Desde agosto, a WEG enfrentava taxas de 50% sobre exportações para os EUA, destaca relatório assinado por Lucas Marquiori e equipe. A partir de agora, a companhia brasileira lida com uma cobrança de, no máximo, 15% – que é válida por 150 dias.
No caso da Embraer, a empresa já estava sujeita a tarifas de 10%, porém esse número deve ser reduzido a 0%, ao menos temporariamente, explicam os especialistas do BTG.
Como a decisão da suprema corte beneficia as duas empresas
Agora que a Suprema Corte norte-americana considerou ilegal o uso do IEEPA como fundamento para esse tipo de cobrança, o governo norte-americano adotou a Seção 122 do Trade Act para manter alguma imposição de tarifas.
É dessa forma que o presidente dos EUA, Donald Trump, pode taxar produtos em até 15% pelo período de 150 dias – o país tem determinado uma taxa global de 10%, abaixo do limite.
É por isso que a WEG, produtora de bens como equipamentos eletroeletrônicos, motores elétricos, tintas e vernizes, deixou de enfrentar a taxa de 50%.

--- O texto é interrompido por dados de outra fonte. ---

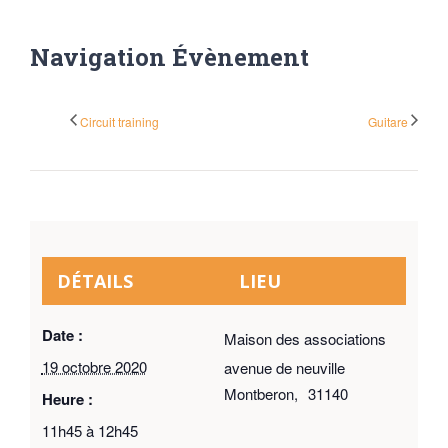
Navigation Évènement
Circuit training
Guitare
DÉTAILS
LIEU
Date :
Maison des associations
19 octobre 2020
avenue de neuville
Montberon
,
31140
Heure :
11h45 à 12h45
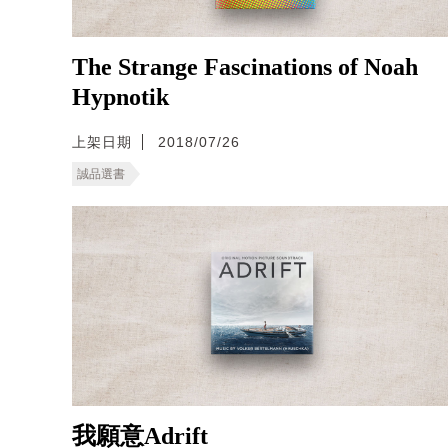
The Strange Fascinations of Noah
Hypnotik
上架日期
2018/07/26
誠品選書
我願意Adrift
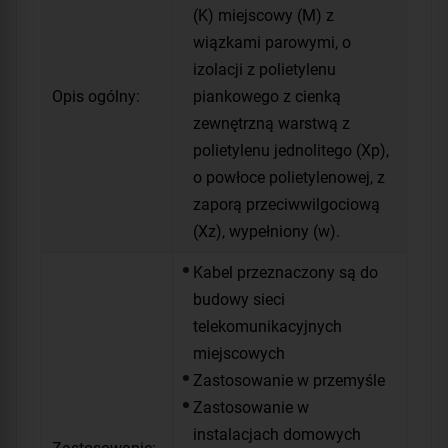
(K) miejscowy (M) z
wiązkami parowymi, o
izolacji z polietylenu
Opis ogólny:
piankowego z cienką
zewnętrzną warstwą z
polietylenu jednolitego (Xp),
o powłoce polietylenowej, z
zaporą przeciwwilgociową
(Xz), wypełniony (w).
Kabel przeznaczony są do
budowy sieci
telekomunikacyjnych
miejscowych
Zastosowanie w przemyśle
Zastosowanie w
instalacjach domowych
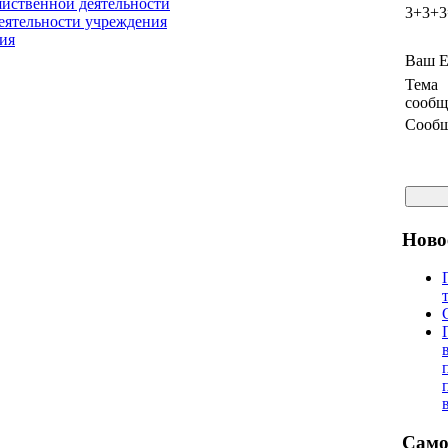
йственной деятельности
3+3+3
деятельности учреждения
ия
Ваш E
Тема
сообщ
Сообщ
Ново
Само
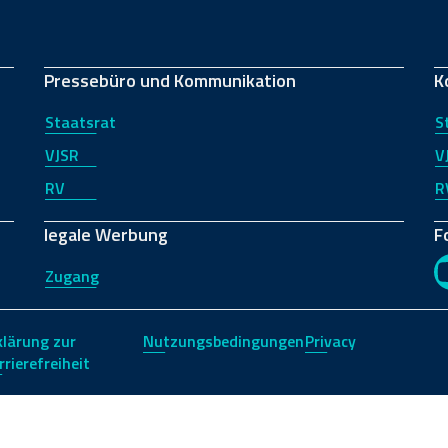
Pressebüro und Kommunikation
K
Staatsrat
S
VJSR
V
RV
R
legale Werbung
F
Zugang
klärung zur
Nutzungsbedingungen
Privacy
rrierefreiheit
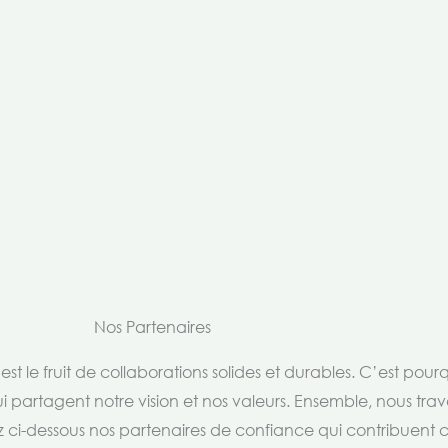
Nos Partenaires
t le fruit de collaborations solides et durables. C’est pou
i partagent notre vision et nos valeurs. Ensemble, nous trav
rez ci-dessous nos partenaires de confiance qui contribuent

A situação da Embraer é diferente, acrescenta o BTG. A empresa estava sujeita a uma cobrança mais baixa em suas exportações para os Estados Unidos, de 10%. Além disso, o setor de aviação foi incluído como item sob investigação nos termos da Seção 232 e, por isso, as tarifas foram zeradas temporariamente.
WEG é a vencedora
Os analistas do BTG veem a WEG como “principal vencedora relativa”. “A companhia ainda dependia de maneira relevante das exportações do Brasil para os EUA e estava exposta à tarifa anterior de 50%. Com a redução para até 15%, acreditamos que o efeito deve ser significativamente positivo para margens daqui em diante”, diz Marquiori.

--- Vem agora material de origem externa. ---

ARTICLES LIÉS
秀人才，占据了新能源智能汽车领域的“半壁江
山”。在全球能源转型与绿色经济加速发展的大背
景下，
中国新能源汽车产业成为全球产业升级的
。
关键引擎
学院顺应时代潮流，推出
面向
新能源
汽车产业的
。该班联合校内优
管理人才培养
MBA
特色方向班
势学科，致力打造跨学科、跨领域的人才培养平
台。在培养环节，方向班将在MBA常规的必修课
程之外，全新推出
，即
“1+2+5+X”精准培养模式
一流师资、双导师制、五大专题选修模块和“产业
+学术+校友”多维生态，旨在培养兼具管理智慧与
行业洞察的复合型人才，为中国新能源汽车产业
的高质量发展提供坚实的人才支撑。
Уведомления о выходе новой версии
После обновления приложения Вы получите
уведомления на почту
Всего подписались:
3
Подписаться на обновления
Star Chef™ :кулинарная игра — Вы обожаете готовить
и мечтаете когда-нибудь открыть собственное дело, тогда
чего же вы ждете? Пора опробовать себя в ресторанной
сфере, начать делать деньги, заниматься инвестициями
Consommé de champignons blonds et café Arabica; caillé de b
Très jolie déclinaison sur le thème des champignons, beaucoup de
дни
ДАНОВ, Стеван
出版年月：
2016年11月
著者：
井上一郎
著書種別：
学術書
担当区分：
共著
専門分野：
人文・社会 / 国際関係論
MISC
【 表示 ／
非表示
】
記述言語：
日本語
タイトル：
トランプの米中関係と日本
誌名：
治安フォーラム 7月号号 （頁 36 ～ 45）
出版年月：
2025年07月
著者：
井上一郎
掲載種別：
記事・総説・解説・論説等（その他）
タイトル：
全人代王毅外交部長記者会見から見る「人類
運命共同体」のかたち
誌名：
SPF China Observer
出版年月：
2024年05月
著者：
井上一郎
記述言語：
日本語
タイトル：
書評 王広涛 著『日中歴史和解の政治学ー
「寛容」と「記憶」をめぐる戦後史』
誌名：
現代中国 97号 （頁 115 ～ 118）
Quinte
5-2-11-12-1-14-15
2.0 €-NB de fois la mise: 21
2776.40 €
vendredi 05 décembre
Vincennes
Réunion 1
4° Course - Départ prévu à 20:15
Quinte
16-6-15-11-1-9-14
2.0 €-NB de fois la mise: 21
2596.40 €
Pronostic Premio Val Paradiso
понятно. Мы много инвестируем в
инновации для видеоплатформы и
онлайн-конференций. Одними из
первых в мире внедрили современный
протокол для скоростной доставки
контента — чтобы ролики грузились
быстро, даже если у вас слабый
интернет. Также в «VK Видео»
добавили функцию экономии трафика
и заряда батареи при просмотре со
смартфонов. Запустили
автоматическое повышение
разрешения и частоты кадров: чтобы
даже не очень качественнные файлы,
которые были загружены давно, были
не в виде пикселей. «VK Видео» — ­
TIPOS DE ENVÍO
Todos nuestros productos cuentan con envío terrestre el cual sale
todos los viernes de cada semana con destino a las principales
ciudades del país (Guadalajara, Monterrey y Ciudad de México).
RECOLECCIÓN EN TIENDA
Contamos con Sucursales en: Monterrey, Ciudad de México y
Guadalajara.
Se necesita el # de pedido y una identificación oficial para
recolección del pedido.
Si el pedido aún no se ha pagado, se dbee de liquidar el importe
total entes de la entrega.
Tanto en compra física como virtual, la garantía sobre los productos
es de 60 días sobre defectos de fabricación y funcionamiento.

O analista ainda destaca que a companhia já havia implementado reajustes de preços expressivos para lidar com as tarifas, que dificilmente serão revertidos agora. Esse é mais um aspecto capaz de contribuir com a WEG.

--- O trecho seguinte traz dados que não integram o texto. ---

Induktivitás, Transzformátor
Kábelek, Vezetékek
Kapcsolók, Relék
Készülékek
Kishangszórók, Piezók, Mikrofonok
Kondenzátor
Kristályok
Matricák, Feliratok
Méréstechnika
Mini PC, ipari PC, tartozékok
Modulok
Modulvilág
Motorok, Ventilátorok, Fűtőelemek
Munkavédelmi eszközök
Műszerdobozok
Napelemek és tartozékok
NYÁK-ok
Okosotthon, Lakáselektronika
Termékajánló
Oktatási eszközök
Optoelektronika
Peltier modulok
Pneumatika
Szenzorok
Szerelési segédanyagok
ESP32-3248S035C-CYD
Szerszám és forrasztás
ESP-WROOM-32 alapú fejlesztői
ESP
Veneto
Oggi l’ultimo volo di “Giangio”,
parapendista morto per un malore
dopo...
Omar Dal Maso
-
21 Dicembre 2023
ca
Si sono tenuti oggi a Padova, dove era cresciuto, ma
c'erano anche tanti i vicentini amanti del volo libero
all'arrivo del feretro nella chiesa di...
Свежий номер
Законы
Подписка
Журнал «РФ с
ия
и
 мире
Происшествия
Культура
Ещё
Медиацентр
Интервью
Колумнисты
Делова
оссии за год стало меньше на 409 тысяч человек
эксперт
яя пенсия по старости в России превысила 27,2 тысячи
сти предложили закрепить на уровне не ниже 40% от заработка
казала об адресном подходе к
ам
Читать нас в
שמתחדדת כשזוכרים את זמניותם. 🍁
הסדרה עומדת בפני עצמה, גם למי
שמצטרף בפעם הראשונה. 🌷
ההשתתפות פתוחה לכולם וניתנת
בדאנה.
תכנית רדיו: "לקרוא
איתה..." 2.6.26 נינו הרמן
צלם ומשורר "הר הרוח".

O que aconteceu com as tarifas de Trump
A Suprema Corte dos Estados Unidos decidiu na última sexta-feira (20) que o governo não pode mais utilizar o IEEPA como base para impor tarifas a partir de argumentos como déficits comerciais e tráfico de drogas, pois eles não se caracterizam emergência nacional.
Entretanto, tarifas para produtos de setores específicos, como aço, alumínio, automóveis e autopeças continuam vigentes.
Além disso, o governo pode recorrer a outros instrumentos legais para manter sua estratégia em relação a esse tipo de cobrança.
Junto à Seção 122, já utilizada, os analistas do BTG destacam a 301, que dispõe sobre práticas comerciais desleais e a 232, relativa à segurança nacional. Porém, esses processos são mais lentos do que os adotados até agora, acrescentam.
Ainda que a derrubada das taxas baseadas no IEEPA tenha beneficiado países como China, Índia e Brasil, o cenário segue incerto por conta dos outros fundamentos legais que podem ser usados para compensar parte da redução, afirmam os analistas.